(Exercise data begins)

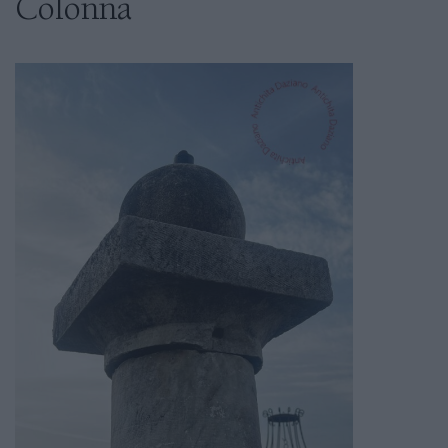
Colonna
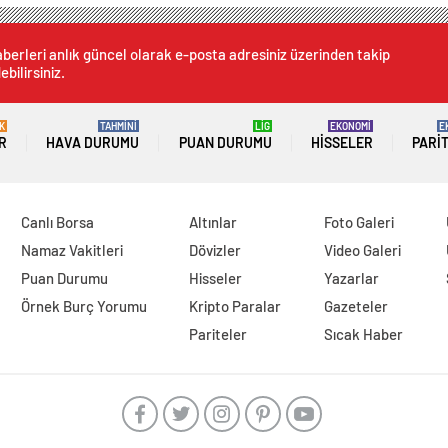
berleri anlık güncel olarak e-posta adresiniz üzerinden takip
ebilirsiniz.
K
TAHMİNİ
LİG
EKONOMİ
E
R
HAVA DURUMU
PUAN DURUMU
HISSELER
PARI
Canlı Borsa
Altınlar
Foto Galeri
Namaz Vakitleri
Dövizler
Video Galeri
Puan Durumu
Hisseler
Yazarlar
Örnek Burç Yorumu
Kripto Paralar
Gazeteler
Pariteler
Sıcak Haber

(Exercise data ends)

Exercise instructions =
Leave out the pictures and give the rest of the records again exactly.

Task response =
Colonna
berleri anlık güncel olarak e-posta adresiniz üzerinden takip
ebilirsiniz.
K
TAHMİNİ
LİG
EKONOMİ
E
R
HAVA DURUMU
PUAN DURUMU
HISSELER
PARI
Canlı Borsa
Altınlar
Foto Galeri
Namaz Vakitleri
Dövizler
Video Galeri
Puan Durumu
Hisseler
Yazarlar
Örnek Burç Yorumu
Kripto Paralar
Gazeteler
Pariteler
Sıcak Haber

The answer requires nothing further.